Physician Melds Art and Science

Dr. Joel Levine’s roles as physician and writer are closely intertwined in his most recent fictional works.

Dr. Joel Levine's roles as physician and writer are closely intertwined in his most recent fictional works. November 20, 2013. (Tina Encarnacion/UConn Health Center Photo)

Dr. Joel Levine's roles as physician and writer are closely intertwined in his most recent fictional works. November 20, 2013. (Tina Encarnacion/UConn Health Center Photo)
Dr. Joel Levine’s roles as physician and writer are closely intertwined in his most recent fictional works. November 20, 2013. (Tina Encarnacion/UConn Health Center Photo)

Long before he was a doctor, Dr. Joel Levine was a writer. He crafted poetry and short stories as a college student in the late 1960s, and his talent drew encouragement from teachers and readers alike. Levine largely set writing aside while he pursued a career in medicine. He earned his medical degree and went on to residencies and fellowships at Harvard Medical School’s Massachusetts General Hospital. Yet the desire to write remained with him.

Today Levine is professor of medicine at the University of Connecticut School of Medicine and a founding director of the UConn Health Center’s Colon Cancer Prevention Program. The many awards framed on the walls outside his office testify to the respect he has won among patients and peers.

But he’s also an accomplished writer. For several years, he wrote a column for the Litchfield County Times. An essay he wrote on mental health and gun safety was picked up by the National Institute of Mental Health. His op-ed pieces have appeared in the Hartford Courant, and a series of essays he wrote on fathers and sons was well-received. More recently, his essays and works of fiction have been published in several online journals, including Eclectica Magazine and American Thinker.

Levine’s roles as physician and writer are closely intertwined in his most recent fictional works. “The profession of medicine is changing,” Levine says, “and cost is what everyone is now paying attention to. The humanity of medicine, the difficulty of being a patient and the truth of disease are at risk of being lost in the discussion of what the ‘new’ medicine should be like.” In this environment, he says, “there is a place for a physician to see from a different perspective.” With that in mind, he has begun to write a series of pieces looking at the experience of disease from the perspectives of both doctor and patient.

Something happens

Levine has spent his career intimately acquainted with disease, which he refers to in conversation as “a beast.” Physicians bear witness to the way disease appears without warning. “You’re going along with life and then, all of a sudden, something happens, and it’s a profound change nobody is ready for,” he says. The powerful impact illness has on the lives of patients, their loved ones, and physicians themselves, is something Levine thinks about every day. His sensitivity to these experiences is reflected in a recent fictional vignette he wrote titled “Love Is Not Time’s Fool.” The story focuses on a middle-aged couple who learn that the woman has terminal cancer. It follows them, as a couple and as individuals, as they travel through a strange new world—a world they were never prepared to visit. Details that Levine weaves into the piece make the experience vivid for the reader: the way the woman’s gradually changing reflection in the mirror marks the passage of time; the fear the couple feels on entering the “fluorescent world” of the emergency room; the dread of nighttime, when “disease is bolder … and humbles everyone.” Their experience of the love they have felt for each other touchingly becomes “the tender poetry of loss.” In the story, the doctor is a tacit witness to the drama.
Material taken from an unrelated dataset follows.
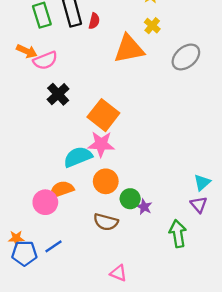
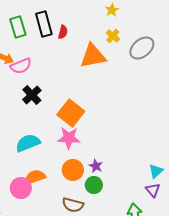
gray ellipse: (186, 57) -> (142, 48), moved
cyan semicircle: (78, 157) -> (28, 143), moved
purple star: (144, 207) -> (96, 166), moved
Many people who have read the story have written to Levine. Most describe it as “heartbreaking.” And he means it to be. “I know too well that diseases can be unforgiving and difficult. I want to show the difficulty.” Part of his purpose in writing is to express his concern that contemporary society’s emphasis on the economics of “health care” is clouding the fundamental nature of the practice of medicine and even changing physicians’ understanding of what they do. “My purpose is to humanize the experience again,” he says. “Illness is heartbreaking. I choose not to sanitize the process.”
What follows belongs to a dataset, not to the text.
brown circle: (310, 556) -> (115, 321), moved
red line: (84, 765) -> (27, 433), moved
Complexity of interactions

One of the things Levine tries to do through his writing is continue to call attention to the complexity of interactions among physicians, illness and patients. This is reflected in one of Levine’s published essays, titled simply, “Why I Write.” In it, he says: “In the past, doctors shared a palpable bond with patients, an intimacy that transcended the facts of medicine and also focused on the surety of telling another, in reality still a stranger, secrets and concerns that were welcomed and resulted in comfort and good counsel.” Seeing health care in terms of an economic commodity, he writes, is shortsighted. And our personal view may change when we make the transition, as we all do, from being healthy to being ill and must confront the dwindling of our time. “I write to remind both doctors and patients of the nobility that can reside in doing justice to this most natural of life’s challenges. It has a beauty of its own and … I try to reflect that.”